Now, Bradley works for the American News Service ('all the news, all the time') in Rome and he has a personal invitation to the princess's press conference the next morning. However he has no idea what she looks like, so assumes she's just another drunk young lady who's unable to get home on her own and does his best to help her. Unfortunately she doesn't say much except 'so happy' and suggests that she lives at the Colisseum, so Joe ends up taking her home and putting her up for the night, blissfully unaware of who she really is, however many hints she unwittingly drops. She's obviously well dressed to begin with, lets slip that she's just as well read, and in her sedated state acts rather regally for some random drunk. 'Never carry money,' she mumbles as if it's the most natural thing in the world. 'Is this the elevator?' she asks of Joe's apartment. She even suggests that he should help her get undressed, but of course he stops after her tie.
Thus far this has been fun, because we know that any character played by Gregory Peck is not going to take advantage of the princess but we're intrigued as to what he will do in a romantic comedy. When she takes his bed, he rolls her unceremoniously onto the couch. 'So happy,' she mutters. It's only in the morning that Peck shows how miscast he was because he sleeps in and attempts to lie to his boss about what went on at the princess's press conference. Now, when Peck is putting the case for Tom Robinson, commanding the USS Sawfish or hunting Moby Dick, he's utterly believable, possibly the most instinctively trustworthy actor Hollywood ever got their hands on, ahead of people like Gary Cooper, Henry Fonda and Walter Huston. However Peck lying through his teeth to his boss about a press conference that he doesn't know was cancelled, with official pronouncements about a sudden illness, after the princess went missing is not.

Cary Grant, the original choice for the part who turned it down because he felt he was too old to romance Audrey Hepburn, would have carried this scene so much better.

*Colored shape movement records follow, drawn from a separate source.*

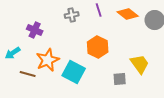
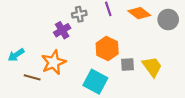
purple cross: (35, 30) -> (62, 30), moved, turned 35
cyan square: (74, 72) -> (95, 82), moved
gray square: (120, 79) -> (127, 65), moved

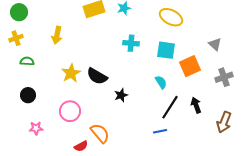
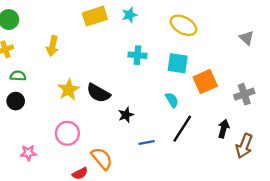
gray triangle: (215, 44) -> (247, 38), moved
black circle: (28, 95) -> (16, 101), moved
black arrow: (196, 105) -> (224, 129), moved, turned 35
blue line: (160, 131) -> (147, 142), moved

No wonder Peck said that when looking for a film to lighten his character he felt that every romantic comedy script he read 'had the fingerprints of Cary Grant on it.' It's hard not to see Grant in almost every scene that follows, as Joe Bradley discovers from the front page of the paper just who the girl in his pyjamas really is and decides to use the opportunity to get a real scoop out of her. The only reason that the film doesn't fall apart with Peck in the role, discreetly following the princess as she leaves his apartment and surreptitiously bumping into her again on the Spanish Steps in an clumsy attempt to persuade her to spend the day with him, is that he knew that this was a departure for him and he was determined to make something of the change.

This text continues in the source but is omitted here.